А Наталья упражнялась в тестах:
– Ваня, давай сделаем с тобой интервью на радио, а? Вот ты, например, решил удрать в какую-нибудь страну, например, тюльпанов, Ваня. В Голландию. Вынул ты, Ваня, авторучку, пришел в посольство, заполнил анкеты, а тебе говорят: «Извините, но вы не голландец «Ван»! Это наши ван – луковицы! И ван-тюльпаны – тоже наши. Мы сами их нюхать будем! А вы домой: кыщ-кыщ! кущат сладкий киш-миш…» Как ты, Вано, сюда к нам-то попал?
– На паровозы; прыехала… Я – гражданынка Расыи…
– Ой, Ваня-а-а! Да ты у меня как Ленин!
– Нэт, мнэ нэ лэнь! Но зачэм на забор бэли краска пысать: «Аддай сухары, Грэка!»
– На забор писать нехорошо. Но опять же: какие у нас в Китаевске заборы? Так себе… Заборишки… Тын да прясло… Просто такие вот господа, как ты, скупили все газеты и не дают русским людям высказаться. Вот они и пишут на заборах. Пока из них чучела не набили… Ты, Ваня, пиндос?
– Нэт, нэт! – пугался Грека. – Пиндосы – это балаклавские грэки… Я – кавказьец…
– «Кавказьец» – это порода собак, – резала эротическая богиня. – Кстати, ваш Михаил Саакашвили – брат-близнец Димы Рогозина.
– Всэ люди – сестры!
– Да? А где твой сестра Миша Чкония? Не знаешь? Я тебе скажу эксклюзивно: она, твоя сестра Миша, душегубец, мотает срок за похищение двух граждан, которые почему-то оказались покойниками. Почему ты-то, Ваня, на воле?
– Э-эй, Натаща! Ти – шовынист!
Да, все народы на земле, к огорчению Греки, делились на нации. Но и продавались все их чиновники, к его горькому удовольствию, хоть и не все чиновники – мерзавцы. Исключения же лишь подтверждают правило. Всем «надо жить» – у каждого на шее семья и начальник пирамиды. Грека классически хорошо шел вверх на одних рефлексах. Он не знал, что первое правило колонизаторов – уничтожать капитализм аборигенов в зародыше, но действовал, как дипломированный выпускник Гарварда.
– Ваня, а в греческом парламенте русские депутаты есть? – спрашивала всегда готовая смеяться Наташа.

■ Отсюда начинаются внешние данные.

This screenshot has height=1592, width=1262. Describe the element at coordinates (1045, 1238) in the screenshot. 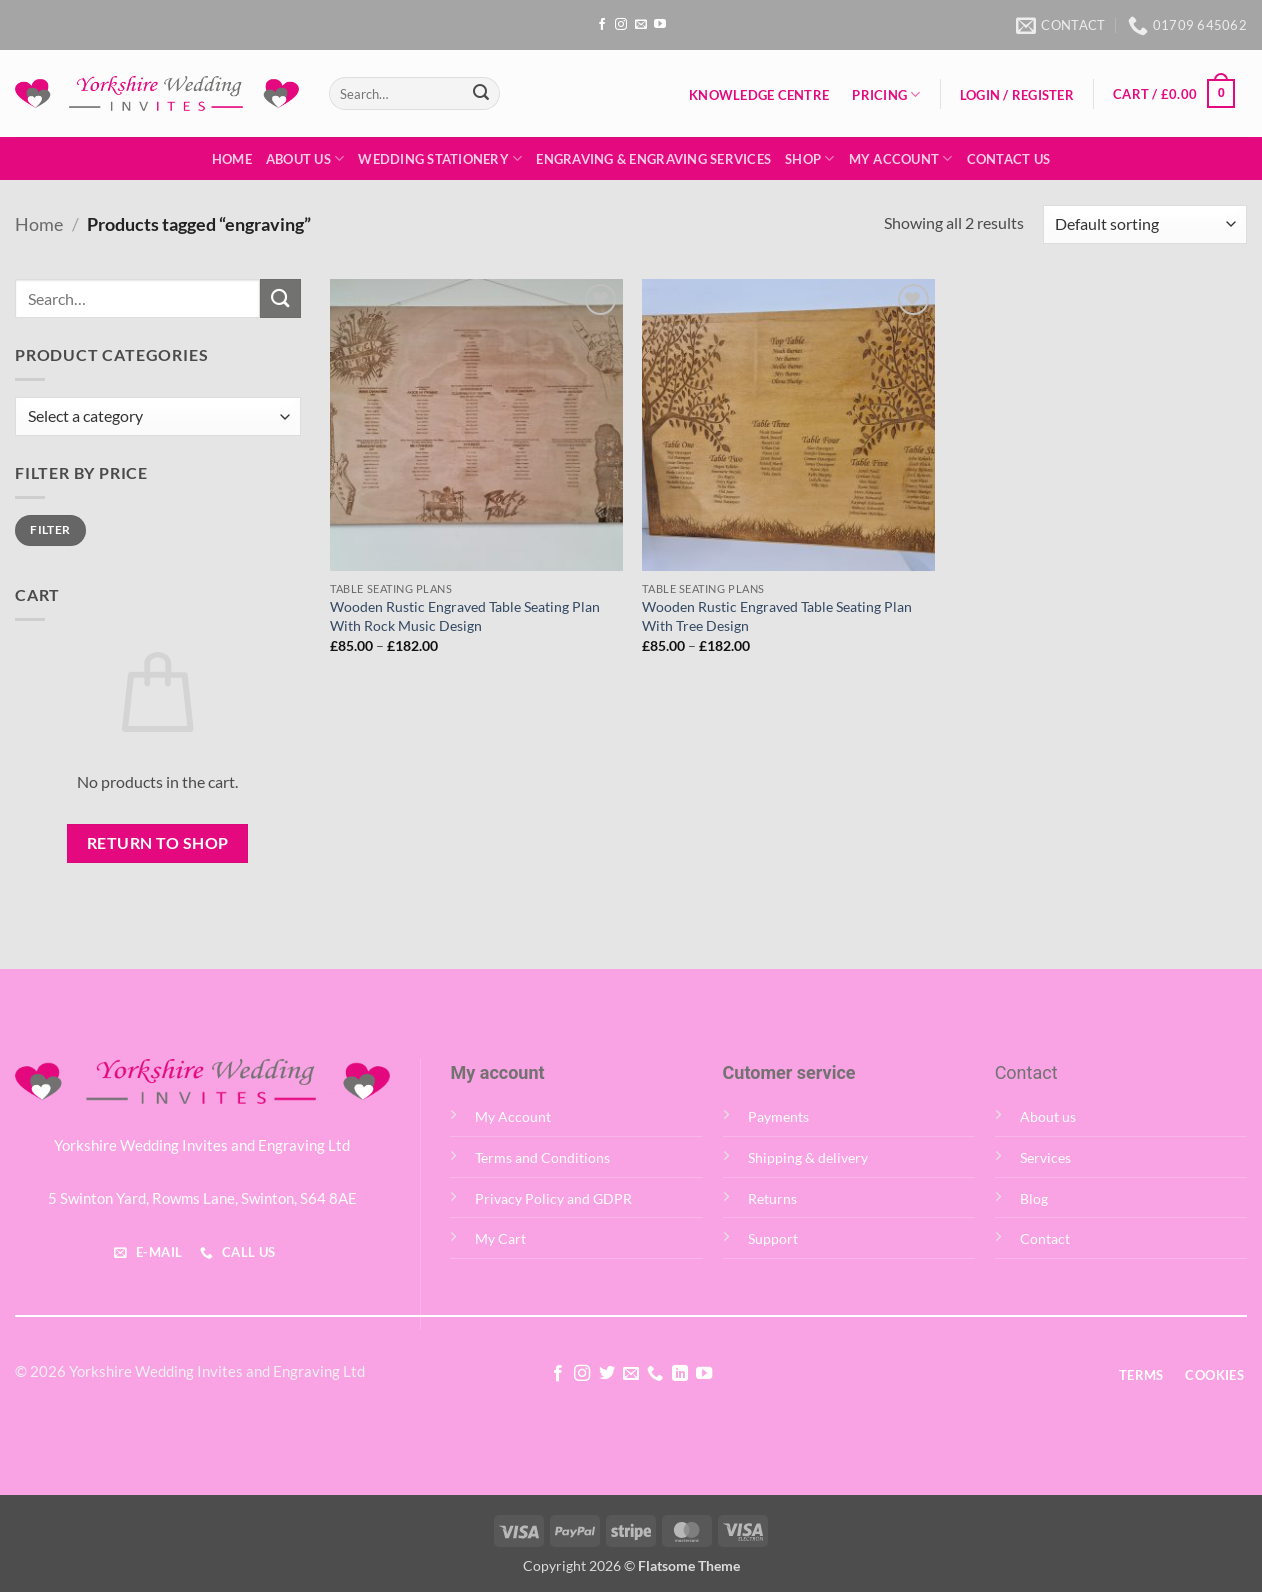

I see `Contact` at that location.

– Ест… Ви Грэции все ест… – грамотно, по-абдуловски цитировал Грека. Впрочем, в нужной компании он рассказывал о своих еврейских корнях и корешках и о дальних родственниках, проживающих в Израиле.
Наташа смеялась до слез.
– Куда тебе в евреи, Ваня? Те-то по-русски стрекочут, как пулеметики! А ты – простой сачок!
– Сачок – это чем бабушку ловят?
Наташа была, что называется, женщина без комплексов, душа компаний. Чуть удлиненный нос, за который ее еще в детстве прозвали Флюгером, делал ее неотразимой. Грека страстно мычал, глядя на этот нос. Глаза его обволакивались влажным туманом чувств. Наташа могла поскандалить, много курила и пила, она пела, как птица, и танцевала, как балерина. Казалось, она не заботилась ни о себе, ни о своей репутации, ни о благорасположении Греки. Однако тот был хоть и староват, вороват и тороват, но, похоже, привязался к Наташе. Она запала в его память, как амфора, точенная на древнем гончарном круге, как метафора Теодоракиса, как первая кровь из носу. А на Восьмое марта он перебрал водки и, одержимый пьяной яростью, чуть было не разбил этой «амфоре» лицо. Сам же потом едва не повесился в ее крошечной ванной, оказавшись бессильным перед змейским языком своей дорогой блондинки. После того Наташа выгнала его вон.